🤖 AI Summary
Existing model editing methods often induce undesirable side effects—such as edit failure or performance degradation—by neglecting intrinsic knowledge properties. To address this, we propose the “Knowledge Lineage” framework, the first systematic characterization of editing difficulty along three dimensions: real-world popularity, model familiarity, and linguistic structure. Building upon this, we introduce a “Knowledge Diagnostic Framework” that dynamically modulates editing intensity based on quantified knowledge characteristics. Through empirical analysis and multi-dimensional evaluation—including faithfulness, generalization, and locality—we achieve predictable and optimized editing outcomes. Our approach significantly improves both success rate and stability for high-difficulty edits, reduces computational overhead, and demonstrates strong effectiveness and generalizability across diverse editing scenarios (e.g., fact updating, counterfactual reasoning, and multi-hop editing).
📝 Abstract
Model editing, the process of efficiently modifying factual knowledge in pre-trained language models, is critical for maintaining their accuracy and relevance. However, existing editing methods often introduce unintended side effects, degrading model performance in unpredictable ways. While much research has focused on improving editing algorithms, the role of the target knowledge's intrinsic properties remains a significant, underexplored factor.
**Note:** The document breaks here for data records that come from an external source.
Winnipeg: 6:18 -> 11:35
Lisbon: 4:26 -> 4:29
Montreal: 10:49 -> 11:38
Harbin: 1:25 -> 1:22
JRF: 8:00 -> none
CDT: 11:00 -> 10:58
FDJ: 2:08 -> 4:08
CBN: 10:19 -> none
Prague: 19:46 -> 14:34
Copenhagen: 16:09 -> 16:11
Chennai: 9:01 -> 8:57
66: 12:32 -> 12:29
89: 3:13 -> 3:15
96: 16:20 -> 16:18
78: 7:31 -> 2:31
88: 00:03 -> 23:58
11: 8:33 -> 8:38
This paper addresses this gap by first proposing the ``Knowledge Spectrum,'' a systematic framework for categorizing knowledge based on its real-world popularity, the model's pre-edit familiarity, and the linguistic structure of the eliciting question. Our empirical analysis reveals that these characteristics are strong predictors of editing success and stability. Informed by these findings, we introduce the ``Knowledge-Diagnostic Framework,'' an adaptive strategy that tailors editing intensity to the diagnosed difficulty of a knowledge item. We demonstrate that this framework significantly improves success rates for challenging edits while optimizing computational resources. Our work provides a more comprehensive understanding of the factors governing model editing.